(Data to examine Opens)
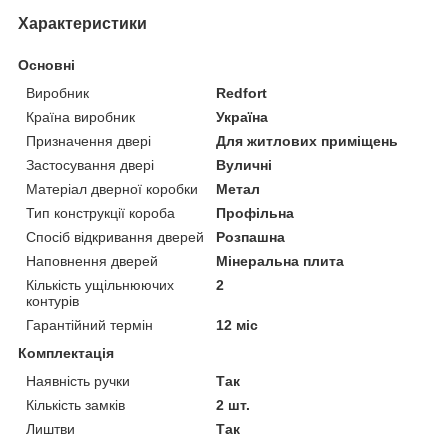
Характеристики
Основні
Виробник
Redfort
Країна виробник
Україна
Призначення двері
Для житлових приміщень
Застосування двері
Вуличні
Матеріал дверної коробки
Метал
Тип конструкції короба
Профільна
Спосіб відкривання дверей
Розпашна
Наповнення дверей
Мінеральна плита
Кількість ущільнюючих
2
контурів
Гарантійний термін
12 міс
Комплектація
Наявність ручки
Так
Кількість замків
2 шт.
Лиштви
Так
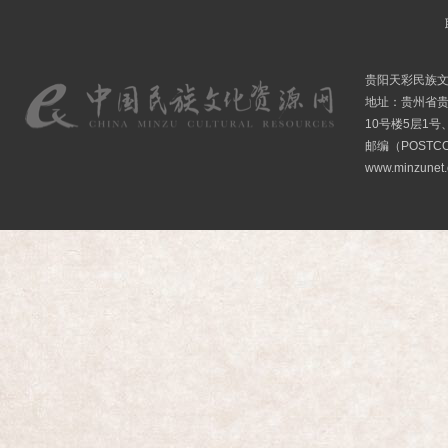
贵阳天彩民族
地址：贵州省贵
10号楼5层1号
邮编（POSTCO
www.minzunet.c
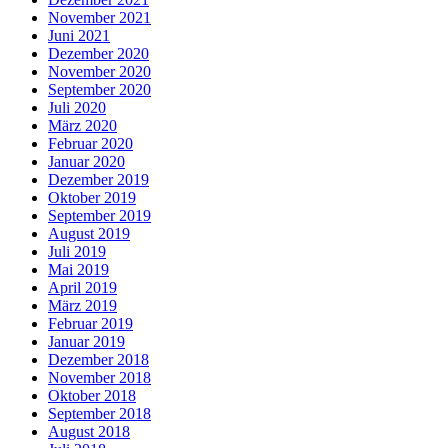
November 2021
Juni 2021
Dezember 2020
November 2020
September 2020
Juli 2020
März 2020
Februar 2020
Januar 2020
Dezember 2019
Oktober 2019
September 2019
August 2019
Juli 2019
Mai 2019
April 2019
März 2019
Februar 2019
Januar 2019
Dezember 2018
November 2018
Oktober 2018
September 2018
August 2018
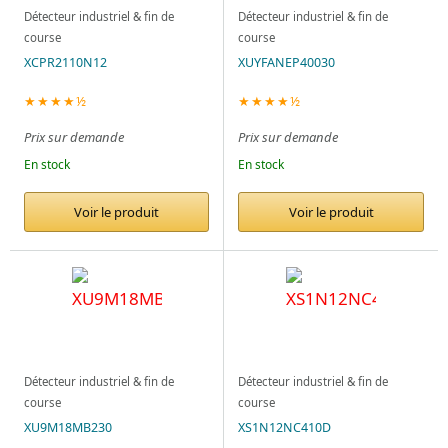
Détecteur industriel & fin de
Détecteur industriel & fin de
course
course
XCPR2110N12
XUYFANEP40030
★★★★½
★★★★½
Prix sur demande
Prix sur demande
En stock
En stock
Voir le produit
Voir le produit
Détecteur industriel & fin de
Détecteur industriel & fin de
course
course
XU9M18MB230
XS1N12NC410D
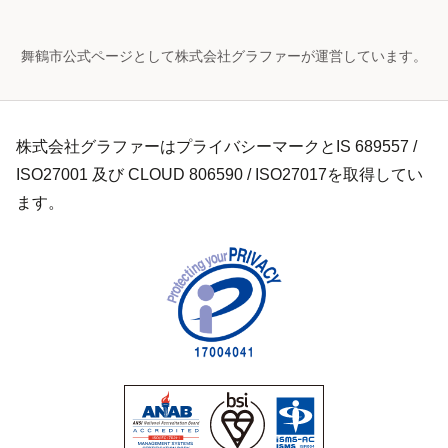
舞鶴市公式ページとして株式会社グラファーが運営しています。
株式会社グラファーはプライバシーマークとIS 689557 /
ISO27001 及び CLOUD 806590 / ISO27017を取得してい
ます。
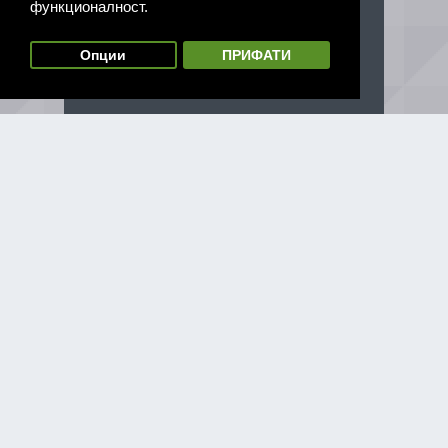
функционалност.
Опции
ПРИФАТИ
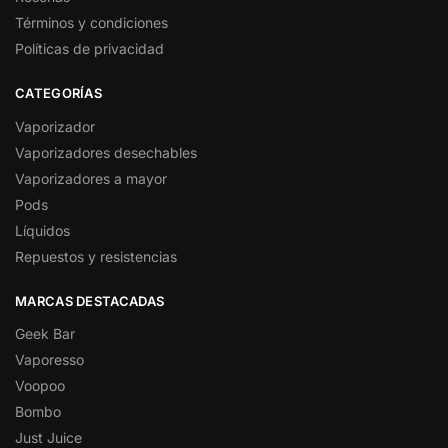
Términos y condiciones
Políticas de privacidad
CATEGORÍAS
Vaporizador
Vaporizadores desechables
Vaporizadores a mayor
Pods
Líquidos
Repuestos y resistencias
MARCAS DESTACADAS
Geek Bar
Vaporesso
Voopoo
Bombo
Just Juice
(Data to examine Closes)
(Data to examine Opens)
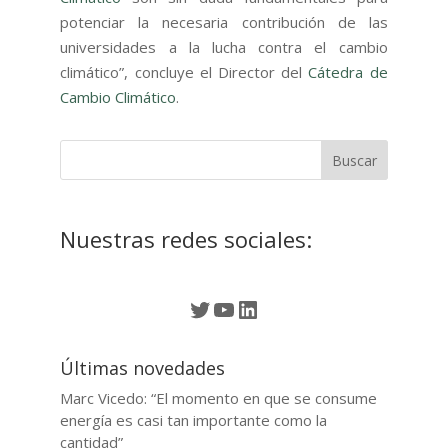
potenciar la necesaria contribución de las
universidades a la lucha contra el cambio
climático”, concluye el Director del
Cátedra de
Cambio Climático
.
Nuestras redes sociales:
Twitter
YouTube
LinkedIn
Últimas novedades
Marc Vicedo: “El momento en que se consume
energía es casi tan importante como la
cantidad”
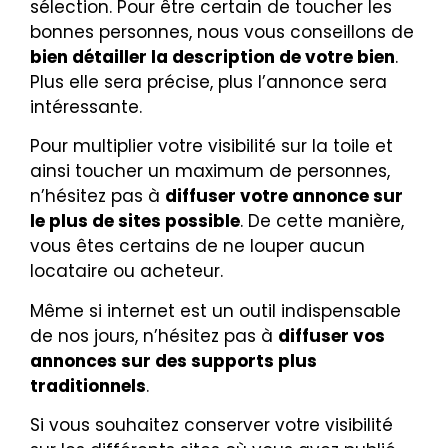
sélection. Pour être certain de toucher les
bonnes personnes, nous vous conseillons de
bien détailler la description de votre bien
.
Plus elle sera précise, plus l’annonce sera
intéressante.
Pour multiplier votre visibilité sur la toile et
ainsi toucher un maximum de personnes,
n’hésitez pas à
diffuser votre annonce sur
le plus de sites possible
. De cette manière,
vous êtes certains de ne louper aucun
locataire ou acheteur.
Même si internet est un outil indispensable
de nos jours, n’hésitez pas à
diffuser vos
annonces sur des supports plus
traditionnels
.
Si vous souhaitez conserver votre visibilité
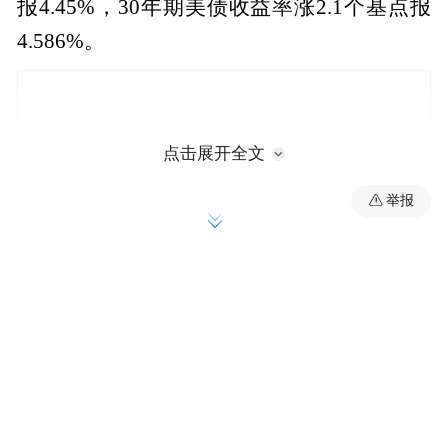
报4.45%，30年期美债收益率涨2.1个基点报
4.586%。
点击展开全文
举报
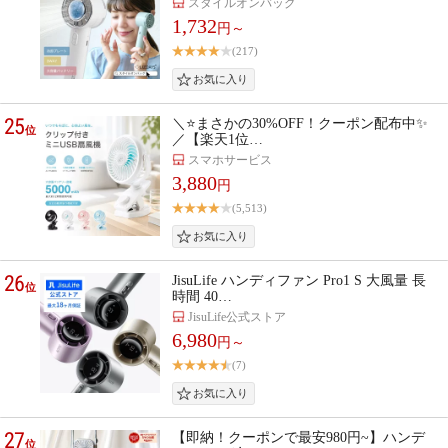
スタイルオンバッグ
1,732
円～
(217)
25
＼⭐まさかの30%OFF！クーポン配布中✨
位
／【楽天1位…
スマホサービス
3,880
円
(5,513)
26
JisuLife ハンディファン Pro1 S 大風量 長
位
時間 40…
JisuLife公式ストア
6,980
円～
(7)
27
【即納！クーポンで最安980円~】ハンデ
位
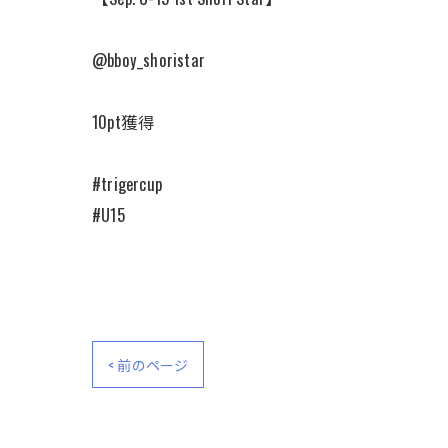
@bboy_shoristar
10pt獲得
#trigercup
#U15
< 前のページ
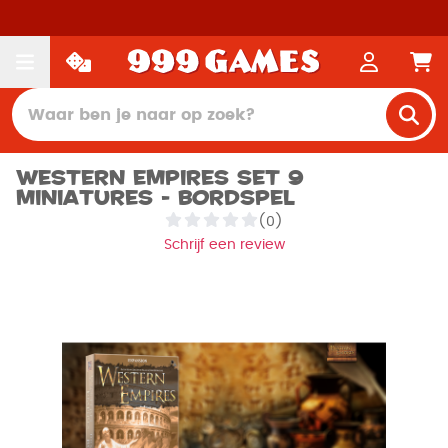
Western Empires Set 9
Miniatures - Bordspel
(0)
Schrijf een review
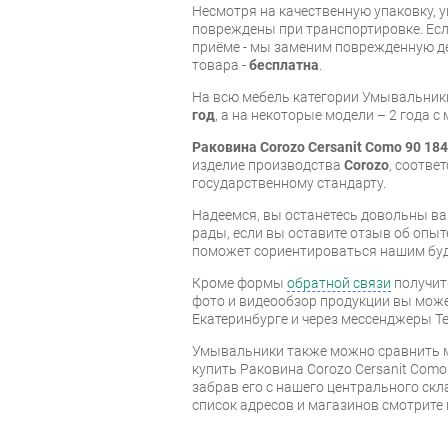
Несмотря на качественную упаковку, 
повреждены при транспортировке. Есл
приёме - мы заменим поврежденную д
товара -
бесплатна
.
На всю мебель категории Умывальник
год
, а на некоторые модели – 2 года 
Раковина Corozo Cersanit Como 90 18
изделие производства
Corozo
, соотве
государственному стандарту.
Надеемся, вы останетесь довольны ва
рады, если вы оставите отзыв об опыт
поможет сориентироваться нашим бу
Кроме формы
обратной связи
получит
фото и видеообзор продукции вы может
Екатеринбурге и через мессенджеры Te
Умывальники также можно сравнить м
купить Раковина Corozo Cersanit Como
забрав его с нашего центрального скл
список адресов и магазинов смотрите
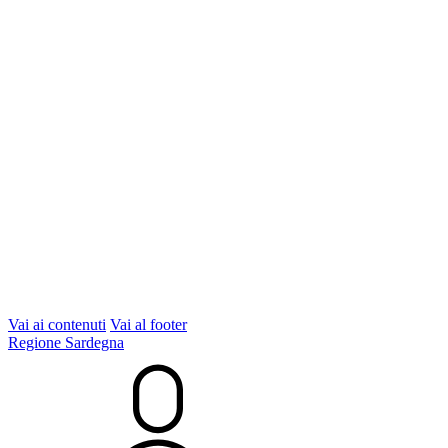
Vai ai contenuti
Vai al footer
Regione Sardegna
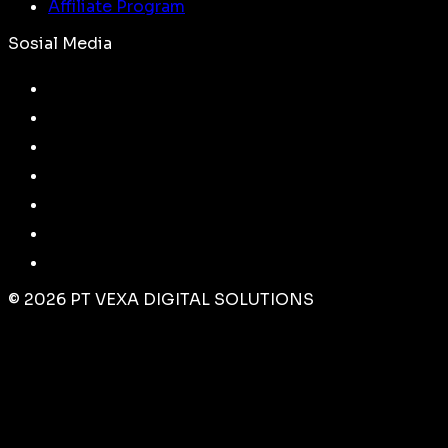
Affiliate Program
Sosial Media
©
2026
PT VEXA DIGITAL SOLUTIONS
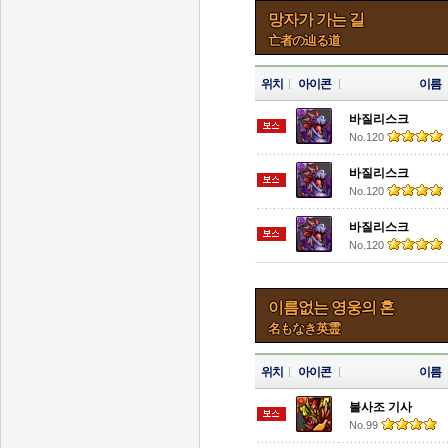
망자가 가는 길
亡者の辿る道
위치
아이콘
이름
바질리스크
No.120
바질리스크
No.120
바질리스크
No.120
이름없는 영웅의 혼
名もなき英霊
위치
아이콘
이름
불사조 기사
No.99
(Data to examine Closes)
(Data to examine Opens)
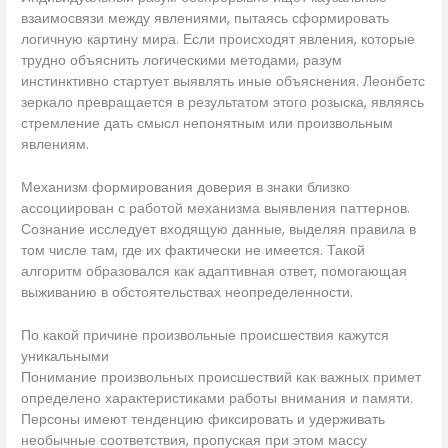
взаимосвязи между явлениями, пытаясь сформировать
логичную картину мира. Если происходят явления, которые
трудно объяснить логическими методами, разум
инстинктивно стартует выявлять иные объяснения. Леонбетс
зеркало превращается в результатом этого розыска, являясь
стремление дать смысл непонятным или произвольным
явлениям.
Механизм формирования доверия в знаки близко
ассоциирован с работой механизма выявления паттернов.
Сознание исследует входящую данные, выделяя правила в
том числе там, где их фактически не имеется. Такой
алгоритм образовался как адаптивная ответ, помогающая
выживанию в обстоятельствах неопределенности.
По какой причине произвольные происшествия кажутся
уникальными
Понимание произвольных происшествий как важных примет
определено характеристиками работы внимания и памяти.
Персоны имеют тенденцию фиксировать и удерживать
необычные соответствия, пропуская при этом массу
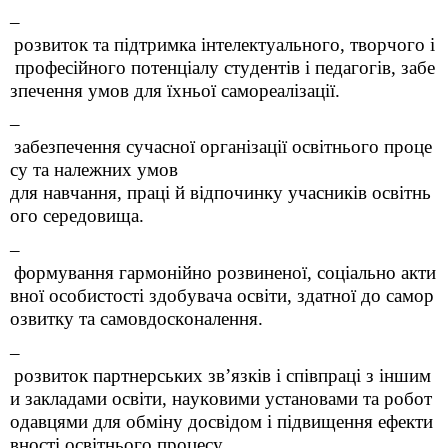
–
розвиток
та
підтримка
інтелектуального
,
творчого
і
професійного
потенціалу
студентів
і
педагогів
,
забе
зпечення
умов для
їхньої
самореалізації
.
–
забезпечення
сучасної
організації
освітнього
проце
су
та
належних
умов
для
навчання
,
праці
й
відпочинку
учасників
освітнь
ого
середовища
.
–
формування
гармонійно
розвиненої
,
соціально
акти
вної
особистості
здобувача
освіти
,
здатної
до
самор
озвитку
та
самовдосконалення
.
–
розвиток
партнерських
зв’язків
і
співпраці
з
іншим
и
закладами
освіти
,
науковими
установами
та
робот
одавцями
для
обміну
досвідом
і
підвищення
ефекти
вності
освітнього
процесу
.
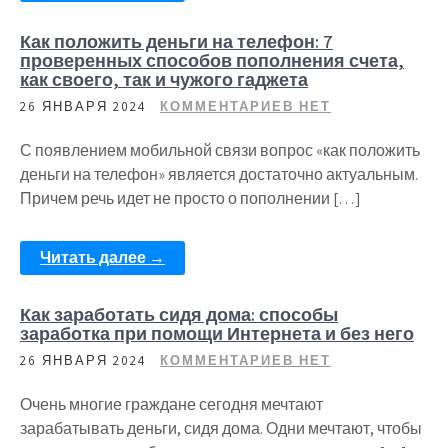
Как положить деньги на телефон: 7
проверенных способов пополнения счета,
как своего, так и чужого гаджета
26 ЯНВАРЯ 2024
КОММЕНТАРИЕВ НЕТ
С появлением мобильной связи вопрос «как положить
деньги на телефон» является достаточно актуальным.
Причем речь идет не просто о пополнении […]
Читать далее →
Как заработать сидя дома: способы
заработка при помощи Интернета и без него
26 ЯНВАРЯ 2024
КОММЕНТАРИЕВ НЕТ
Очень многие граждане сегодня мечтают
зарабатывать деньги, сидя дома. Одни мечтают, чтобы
(Data to examine Closes)
## Task to carry out
Which lines of the records above contain the word "Cersanit"? Report each one.

## Written answer
Раковина Corozo Cersanit Como 90 18
купить Раковина Corozo Cersanit Como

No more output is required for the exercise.